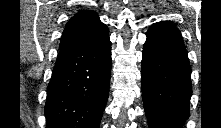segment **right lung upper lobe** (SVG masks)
<instances>
[{
  "label": "right lung upper lobe",
  "mask_w": 221,
  "mask_h": 128,
  "mask_svg": "<svg viewBox=\"0 0 221 128\" xmlns=\"http://www.w3.org/2000/svg\"><path fill=\"white\" fill-rule=\"evenodd\" d=\"M108 32L107 26L100 21L97 13L80 11L67 22L59 49L99 43Z\"/></svg>",
  "instance_id": "obj_1"
}]
</instances>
☆ ☆ ☆ ☆ ☆ ☆ ☆
** Goal of the exercise **
Without the pictures, copy out all the records above exactly.

** Result of the exercise **
segment **right lung upper lobe** (SVG masks)
<instances>
[{
  "label": "right lung upper lobe",
  "mask_w": 221,
  "mask_h": 128,
  "mask_svg": "<svg viewBox=\"0 0 221 128\" xmlns=\"http://www.w3.org/2000/svg\"><path fill=\"white\" fill-rule=\"evenodd\" d=\"M108 32L107 26L100 21L97 13L80 11L67 22L59 49L99 43Z\"/></svg>",
  "instance_id": "obj_1"
}]
</instances>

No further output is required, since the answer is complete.